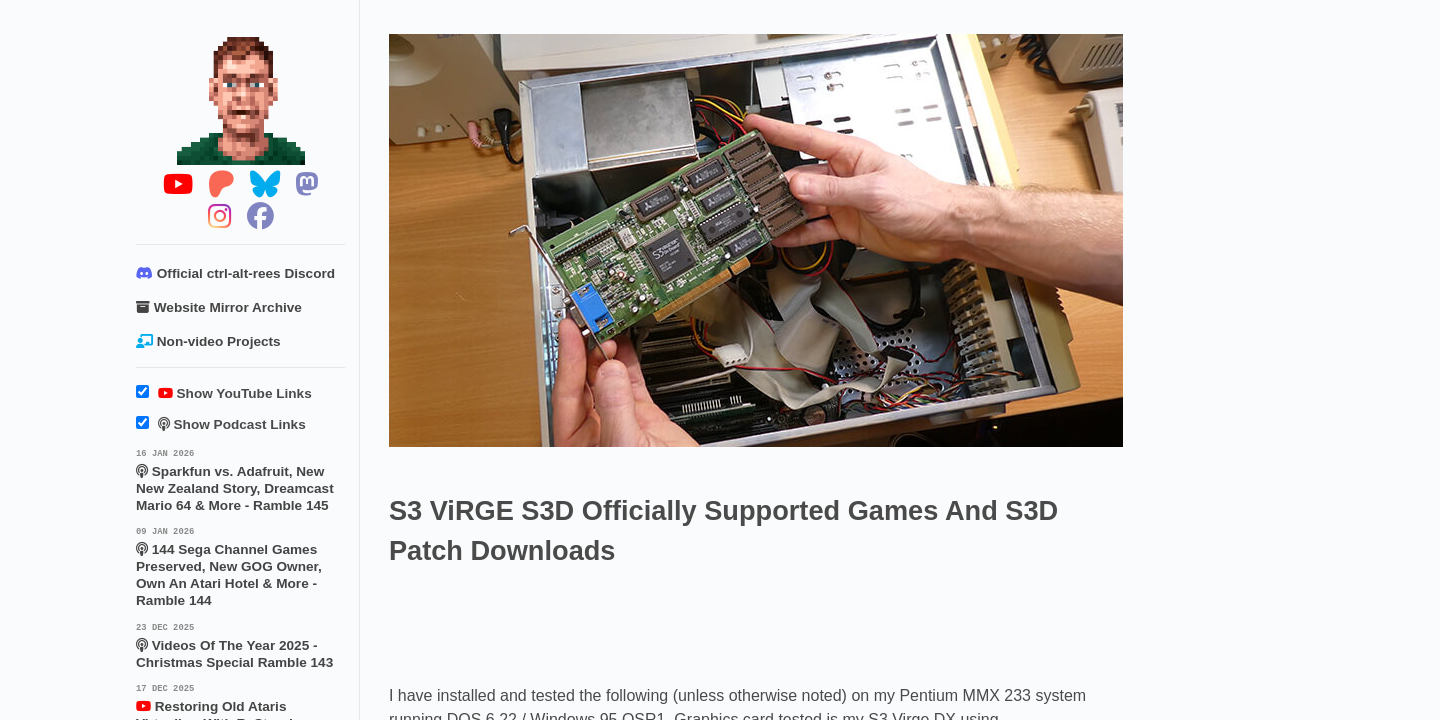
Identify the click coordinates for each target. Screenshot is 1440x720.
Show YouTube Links (224, 393)
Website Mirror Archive (219, 307)
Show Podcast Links (221, 424)
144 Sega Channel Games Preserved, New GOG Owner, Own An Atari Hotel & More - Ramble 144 (240, 566)
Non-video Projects (208, 341)
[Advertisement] (753, 625)
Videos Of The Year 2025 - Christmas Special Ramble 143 (240, 645)
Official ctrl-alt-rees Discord (235, 273)
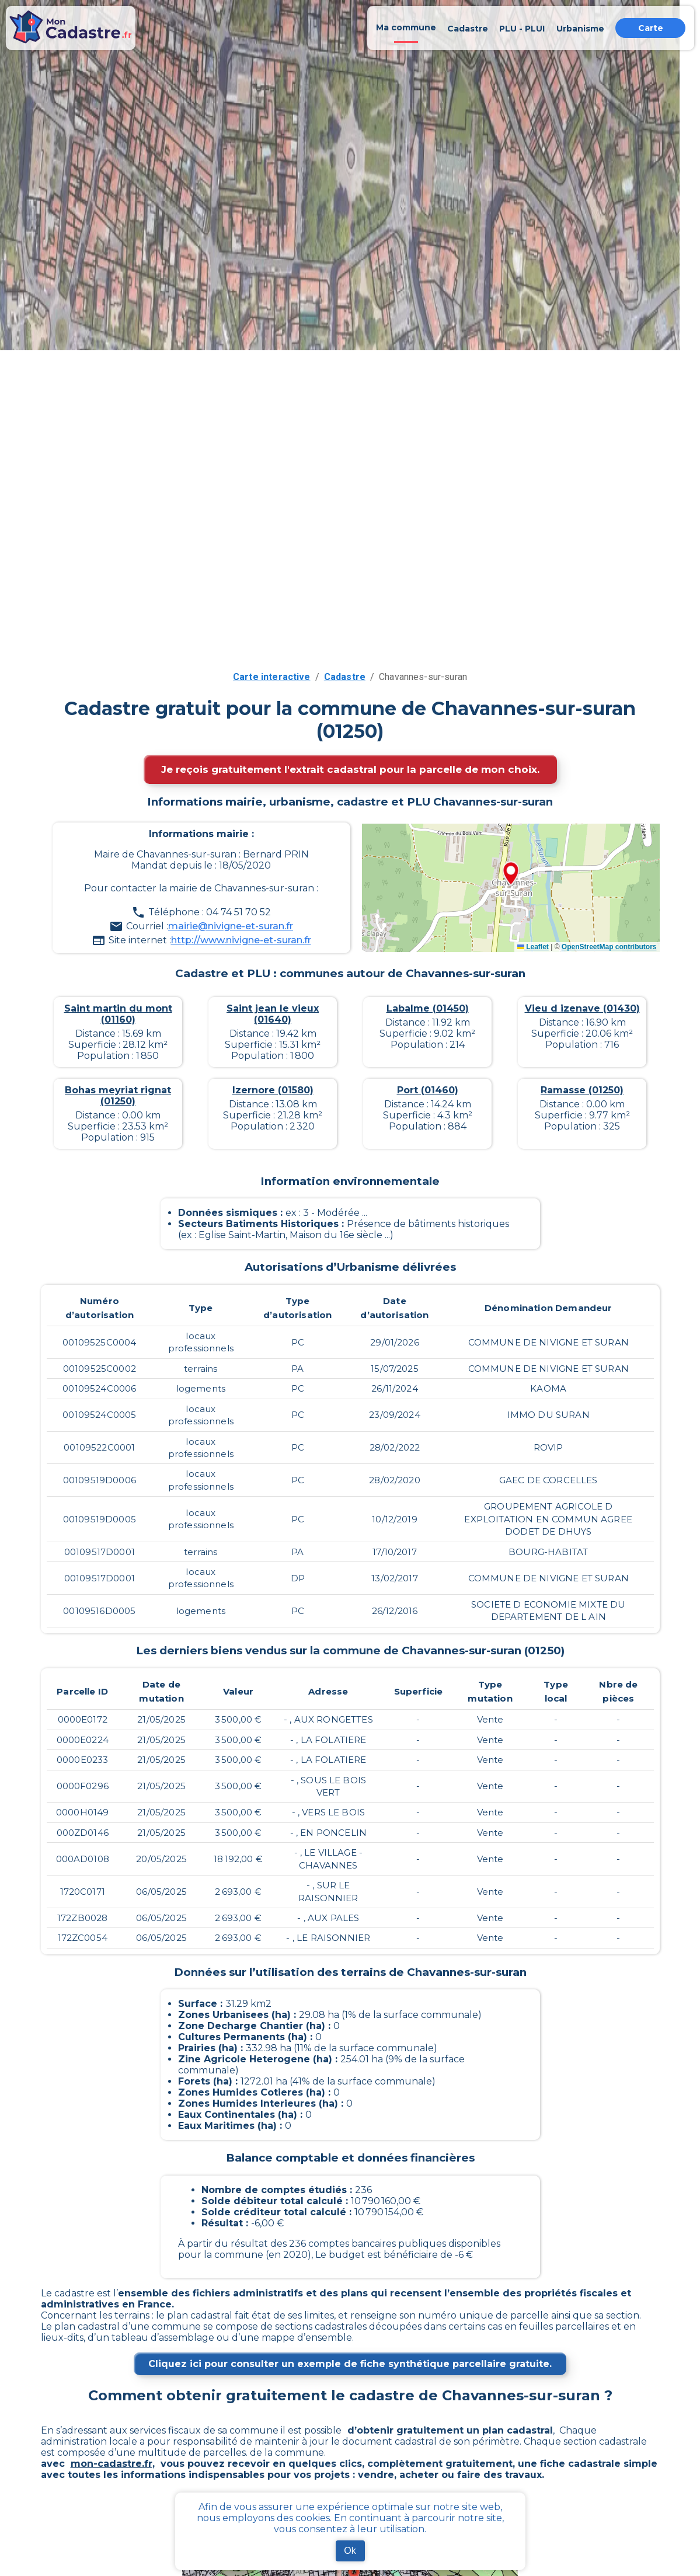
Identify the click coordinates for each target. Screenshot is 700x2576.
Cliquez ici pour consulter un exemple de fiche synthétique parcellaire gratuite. (350, 2363)
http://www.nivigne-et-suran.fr (241, 940)
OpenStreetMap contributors (609, 947)
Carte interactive (272, 676)
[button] (511, 874)
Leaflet (533, 947)
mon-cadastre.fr (111, 2463)
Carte (650, 28)
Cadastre (344, 676)
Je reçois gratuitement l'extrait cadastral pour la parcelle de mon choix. (350, 769)
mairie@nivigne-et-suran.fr (230, 926)
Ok (350, 2551)
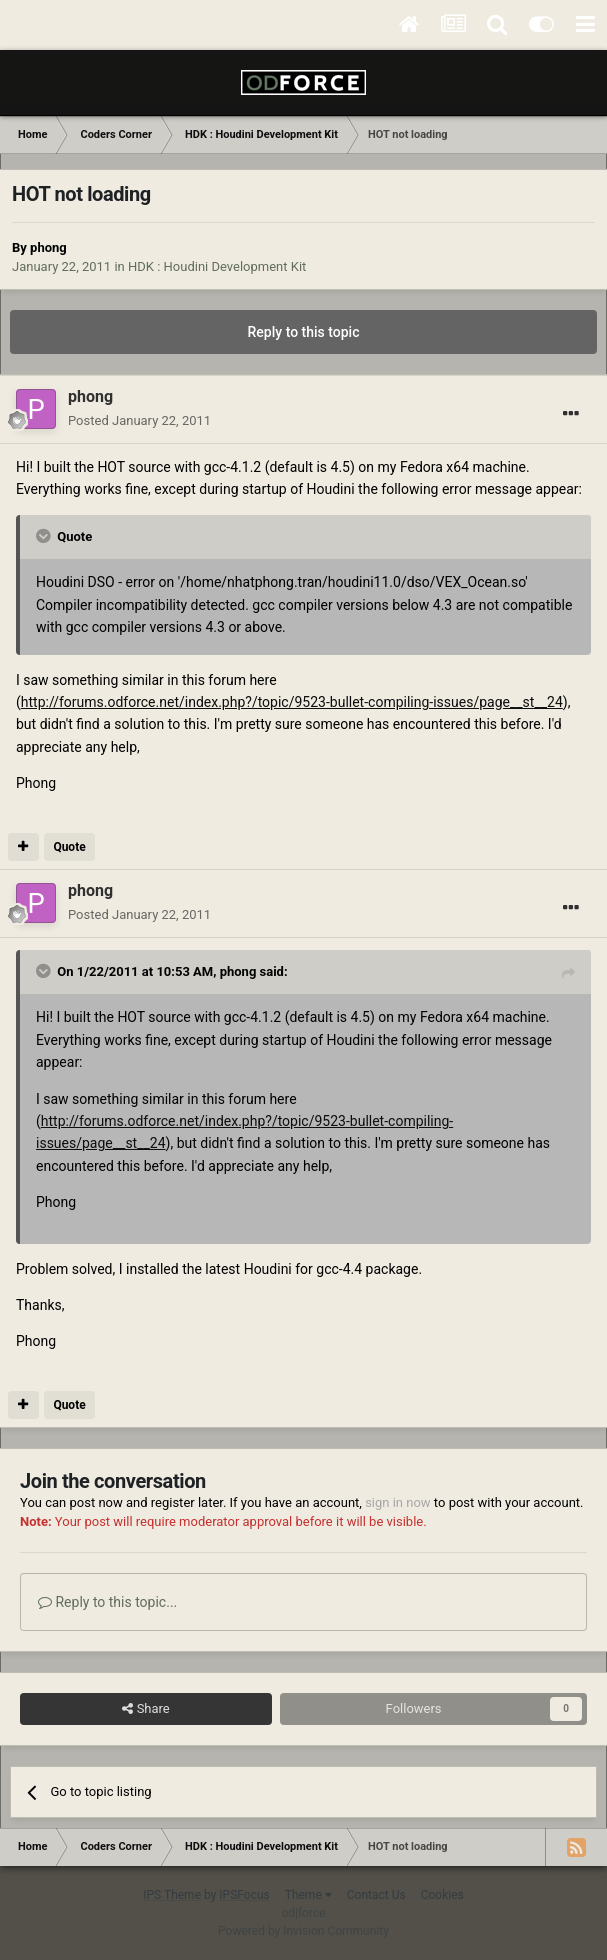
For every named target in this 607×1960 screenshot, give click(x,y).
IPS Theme (172, 1895)
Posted (139, 420)
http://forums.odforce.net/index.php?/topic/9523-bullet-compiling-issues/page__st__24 (292, 702)
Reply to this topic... (107, 1602)
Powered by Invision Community (303, 1931)
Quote (69, 847)
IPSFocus (244, 1895)
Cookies (442, 1895)
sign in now (398, 1502)
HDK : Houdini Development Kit (217, 266)
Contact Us (376, 1895)
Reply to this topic (304, 332)
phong (48, 247)
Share (145, 1709)
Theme (308, 1895)
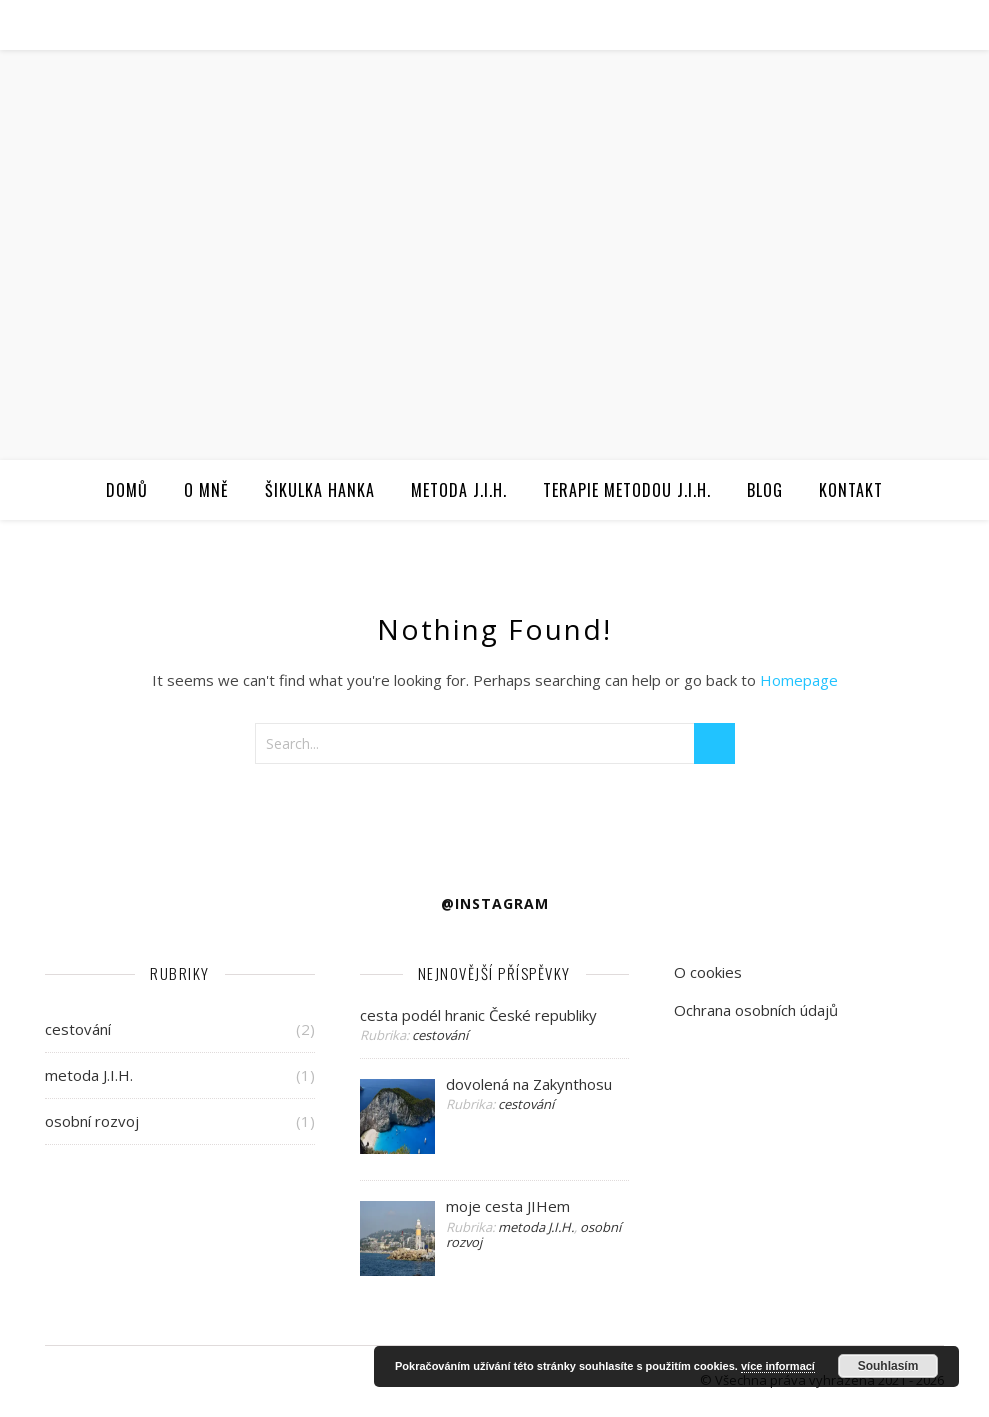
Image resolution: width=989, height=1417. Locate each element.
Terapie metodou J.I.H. (627, 490)
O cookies (708, 972)
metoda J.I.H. (89, 1075)
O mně (206, 490)
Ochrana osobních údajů (756, 1010)
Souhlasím (888, 1366)
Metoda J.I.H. (459, 490)
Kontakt (851, 490)
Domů (127, 490)
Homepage (799, 680)
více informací (778, 1366)
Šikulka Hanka (320, 490)
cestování (78, 1029)
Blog (765, 490)
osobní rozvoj (92, 1121)
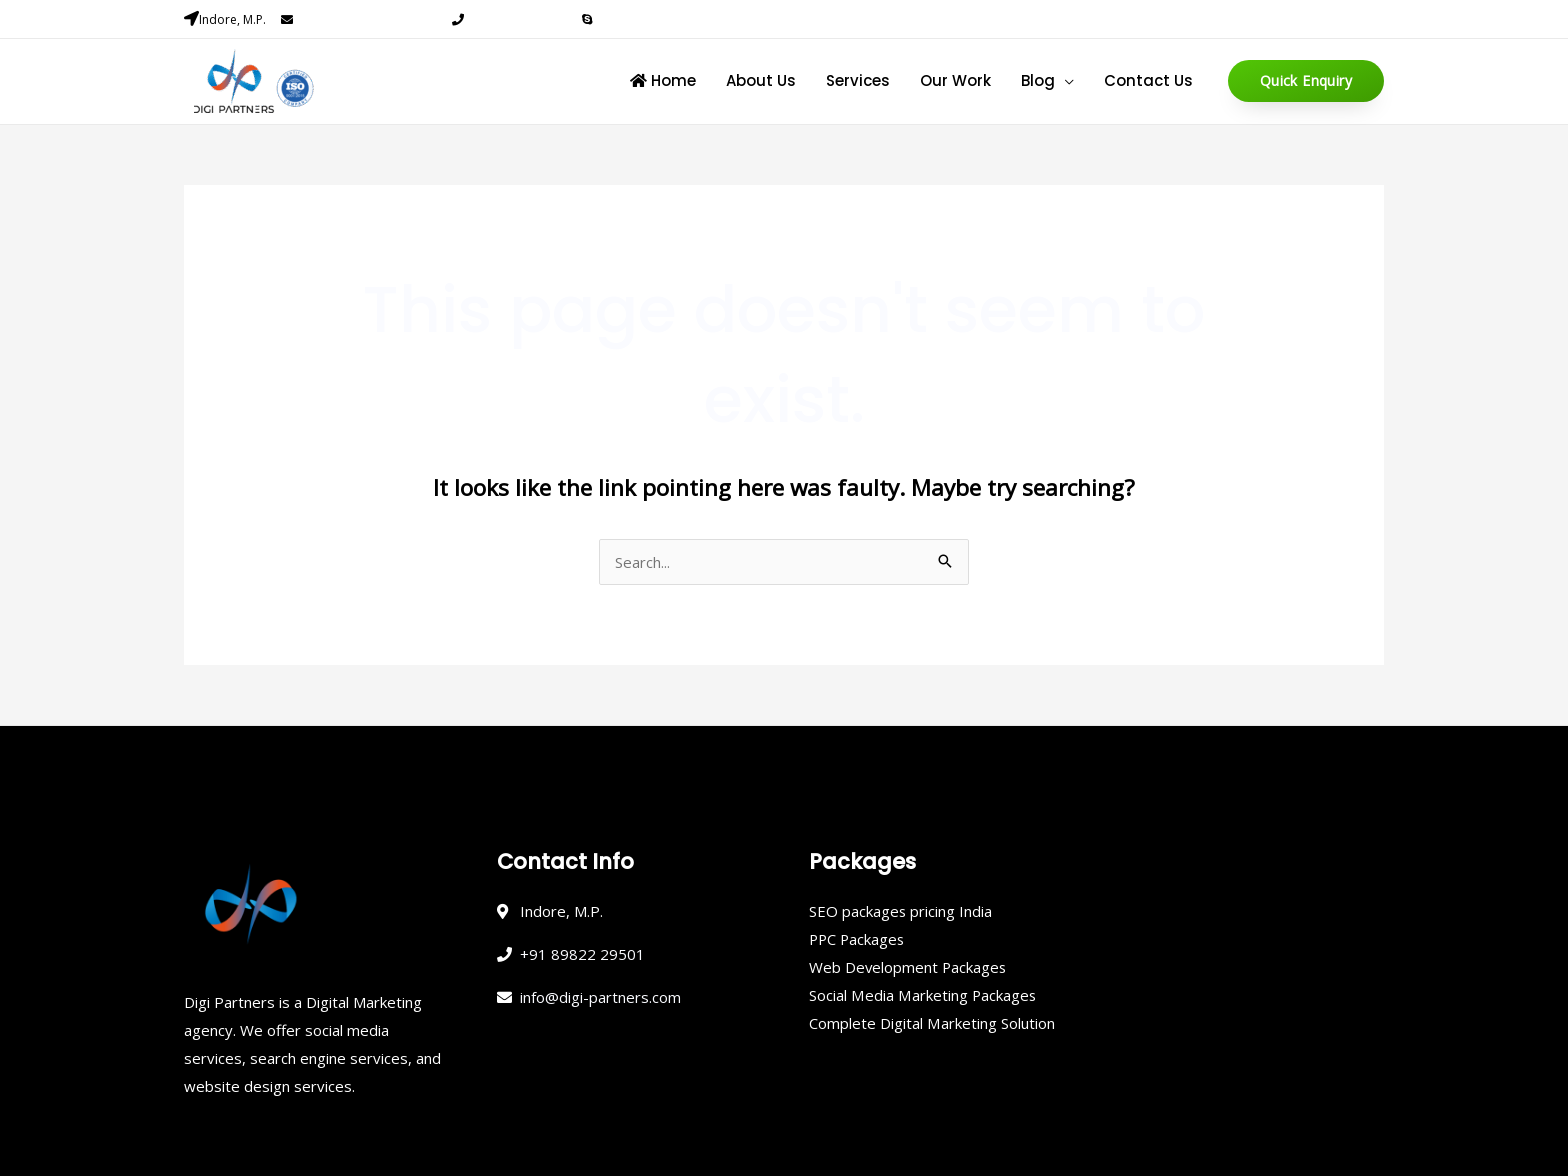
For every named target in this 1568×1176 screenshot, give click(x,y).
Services (858, 80)
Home (663, 80)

------------------------------------------------

*The task:* Give back, word for word, the lines from the one containing "Screenshot is 700x2576." through the last line of the listing above; include both ends and exclude the pictures.

*Written solution:*
Identify the click coordinates for each target. Screenshot is 700x2576.
Cliquez ici pour consulter un exemple de fiche synthétique parcellaire gratuite. (350, 2363)
http://www.nivigne-et-suran.fr (241, 940)
OpenStreetMap contributors (609, 947)
Carte interactive (272, 676)
[button] (511, 874)
Leaflet (533, 947)
mon-cadastre.fr (111, 2463)
Carte (650, 28)
Cadastre (344, 676)
Je reçois gratuitement l'extrait cadastral pour la parcelle de mon choix. (350, 769)
mairie@nivigne-et-suran.fr (230, 926)
Ok (350, 2551)
For every named target in this 607×1960 screenshot, give click(x,y).
IPS Theme (172, 1895)
Posted (139, 420)
http://forums.odforce.net/index.php?/topic/9523-bullet-compiling-issues/page__st__24 (292, 702)
Reply to this topic... (107, 1602)
Powered by Invision Community (303, 1931)
Quote (69, 847)
IPSFocus (244, 1895)
Cookies (442, 1895)
sign in now (398, 1502)
HDK : Houdini Development Kit (217, 266)
Contact Us (376, 1895)
Reply to this topic (304, 332)
phong (48, 247)
Share (145, 1709)
Theme (308, 1895)
Image resolution: width=989, height=1417. Locate each element.
Terapie metodou J.I.H. (627, 490)
O cookies (708, 972)
metoda J.I.H. (89, 1075)
O mně (206, 490)
Ochrana osobních údajů (756, 1010)
Souhlasím (888, 1366)
Metoda J.I.H. (459, 490)
Kontakt (851, 490)
Domů (127, 490)
Homepage (799, 680)
více informací (778, 1366)
Šikulka Hanka (320, 490)
cestování (78, 1029)
Blog (765, 490)
osobní rozvoj (92, 1121)
For every named target in this 1568×1176 screenshot, give click(x,y).
Services (858, 80)
Home (663, 80)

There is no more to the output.